- **SUPPLIED MATERIAL**
★ ★ ★ ★ ★

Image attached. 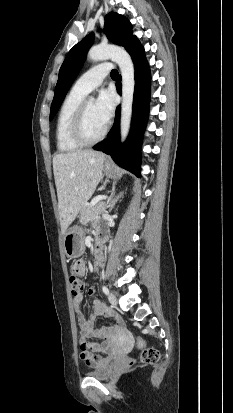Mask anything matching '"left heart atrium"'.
I'll use <instances>...</instances> for the list:
<instances>
[{
    "instance_id": "39dd6f15",
    "label": "left heart atrium",
    "mask_w": 233,
    "mask_h": 413,
    "mask_svg": "<svg viewBox=\"0 0 233 413\" xmlns=\"http://www.w3.org/2000/svg\"><path fill=\"white\" fill-rule=\"evenodd\" d=\"M95 108L98 116L107 124L114 114L115 110V100L113 94L108 90H103L100 92L96 102Z\"/></svg>"
}]
</instances>
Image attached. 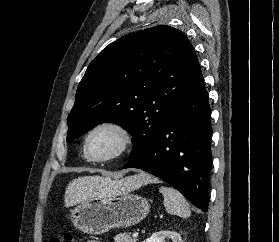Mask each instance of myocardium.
<instances>
[{"mask_svg":"<svg viewBox=\"0 0 279 242\" xmlns=\"http://www.w3.org/2000/svg\"><path fill=\"white\" fill-rule=\"evenodd\" d=\"M102 129H110L115 131L119 135V145L117 149L111 153L108 156L101 157V158H95L92 157L89 153L88 150V145L91 137L99 130ZM133 143V135L132 132L128 127H126L124 124L114 121V120H104L101 121L94 126H92L89 131L87 132L85 139H84V144H83V151L85 157L95 163H105V162H110L116 159L121 158L123 155H125L129 149L131 148Z\"/></svg>","mask_w":279,"mask_h":242,"instance_id":"obj_1","label":"myocardium"}]
</instances>
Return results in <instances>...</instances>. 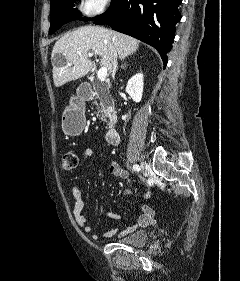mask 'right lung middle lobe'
I'll return each mask as SVG.
<instances>
[{
    "label": "right lung middle lobe",
    "mask_w": 240,
    "mask_h": 281,
    "mask_svg": "<svg viewBox=\"0 0 240 281\" xmlns=\"http://www.w3.org/2000/svg\"><path fill=\"white\" fill-rule=\"evenodd\" d=\"M116 1L117 0L111 1V5H110L109 9H111L113 7V5L116 3ZM73 2H75V0H51L50 1V22H51V26H50V29H49V34L54 33L63 24H65L69 21L76 20V19L83 20V21L88 20L86 18H80L79 17L80 13L78 12L77 9L73 8V6H74ZM100 16L101 15L94 17L93 20L99 18Z\"/></svg>",
    "instance_id": "right-lung-middle-lobe-1"
}]
</instances>
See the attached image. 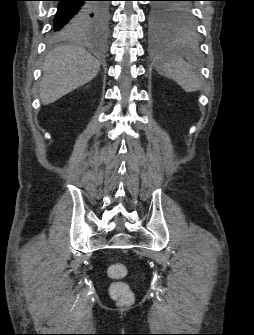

★ ★ ★ ★ ★

- **YOUR OBJECTIVE**
A line counts if it contains the string "evenodd"; report how many lines in the material do, giving only the number.

- **TASK OUTPUT**
3